I am trying to use geneBody_coverage.py -r Homo_sapiens.GRCh38.97.bed -i my_file.sorted.bam -o testOutput
but it generates no results in the output. As soon as I run it, I get a wall of text that looks like this:
[NOTE:input bed must be 12-column] skipped this line: Y 26600890 26601022 ENSG00000237917 . - havana exon . gene_id "ENSG00000237917"; gene_version "1"; transcript_id "ENST00000435945"; transcript_version "1"; exon_number "12"; gene_name "PARP4P1"; gene_source "havana"; gene_biotype "unprocessed_pseudogene"; transcript_name "PARP4P1-201"; transcript_source "havana"; transcript_biotype "unprocessed_pseudogene"; exon_id "ENSE00001744948"; exon_version "1"; tag "basic"; transcript_support_level "NA";
And then at the end I get this:
Total 0 transcripts loaded
Cannot get coverage signal from S10nM_r1.sorted.bam ! Skip
To start with, I downloaded Homo_sapiens.GRCh38.97.gff3 from Ensembl and used gff2bed (2.4.36) to convert to a bed file which I used for reference. The first thing to do is get a 12-column bed file but I can't seem to find how to do that. But I also think I have multiple issues here and I just can't diagnose it. Any solutions?

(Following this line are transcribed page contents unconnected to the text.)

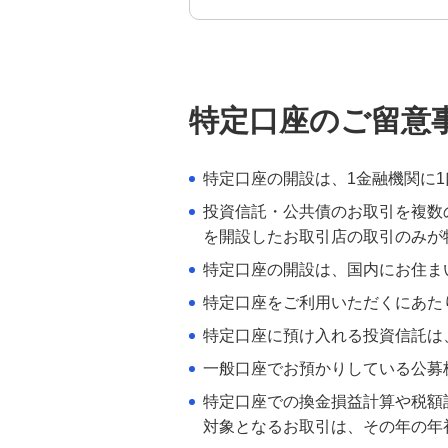
特定口座のお申し込み手続きにつ
金銭信託「貯蓄の達人」
いて
特定口座のご留意
〈みずほ〉の特定口座の特徴
公募投資信託・公共債等の税金に
特定口座の開設は、1金融機関に
ついて
投資信託・公共債のお取引を複数
を開設したお取引店の取引のみが
投資信託口座開設・積立投信申
込サービス
特定口座の開設は、国内にお住ま
特定口座をご利用いただくにあた
みずほ積立投信
特定口座に預け入れる投資信託は
一般口座でお預かりしている公募株
ファンド特設サイト一覧
特定口座での換金損益計算や税額
対象となるお取引は、その年の年
商品説明動画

well your input file doesn't fit the required BED format, check it out here. Also, if I remember correctly, the program requires tab-separated input.
Why should the bed file not be formatted correctly? I simply downloaded the gfff from Ensemble and used BEDOPS gff2bed < my_file.gff > my_file.bed.
And yet, here we are ;)
Just a general tip for bioinformatics: always check the results you get, you cannot simply trust any program blindly. Even popular formats like BED, GTF can have slightly different properties / requirements depending on the tool you are using. The error is telling you that the input should have 12 columns. Does your file look like it has 12 columns?

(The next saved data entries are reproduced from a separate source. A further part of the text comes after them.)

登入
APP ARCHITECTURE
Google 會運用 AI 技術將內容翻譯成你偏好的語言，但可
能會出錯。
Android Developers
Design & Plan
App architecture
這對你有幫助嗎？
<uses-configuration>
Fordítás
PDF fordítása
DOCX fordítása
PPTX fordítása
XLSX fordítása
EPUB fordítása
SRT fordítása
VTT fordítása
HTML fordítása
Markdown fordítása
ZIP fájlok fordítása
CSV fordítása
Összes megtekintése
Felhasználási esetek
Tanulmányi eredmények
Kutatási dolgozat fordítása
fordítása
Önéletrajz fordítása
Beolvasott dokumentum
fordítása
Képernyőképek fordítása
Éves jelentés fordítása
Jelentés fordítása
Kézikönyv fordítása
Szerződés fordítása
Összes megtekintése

Right, I knew that. Part of my question included how to convert my gff file from Ensembl to a 12-column bed file. I thought you were then referring to some other format issue.
Alright, are you using bash? If so you can run an awk one liner to get the 12 column you need. Something along these lines should work:
I figured something out. I used gff3ToGenePred followed by genePredToBed tools from UCSC utilities . This outputs a 12-column .bed.

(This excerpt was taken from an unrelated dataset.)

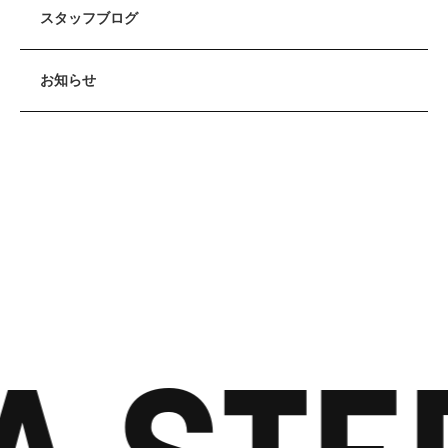
スタッフブログ
お知らせ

I useed read_distribution.py implemented in RSeqQC with ensemble GTF file, similar question occured, the gtf2bed problems. Using differnt methods, I failed to transfer the GTF to BED formats the scripts can. A error occured every time. see below. Followed your instruction, I fixed the format problem, hope it will help other people who has similar problem.
File "lib/bx/bitset.pyx", line 216, in bx.bitset.BinnedBitSet.set_range File "lib/bx/bitset.pyx", line 186, in bx.bitset.bb_check_range_count IndexError: Count (-40608) must be non-negative.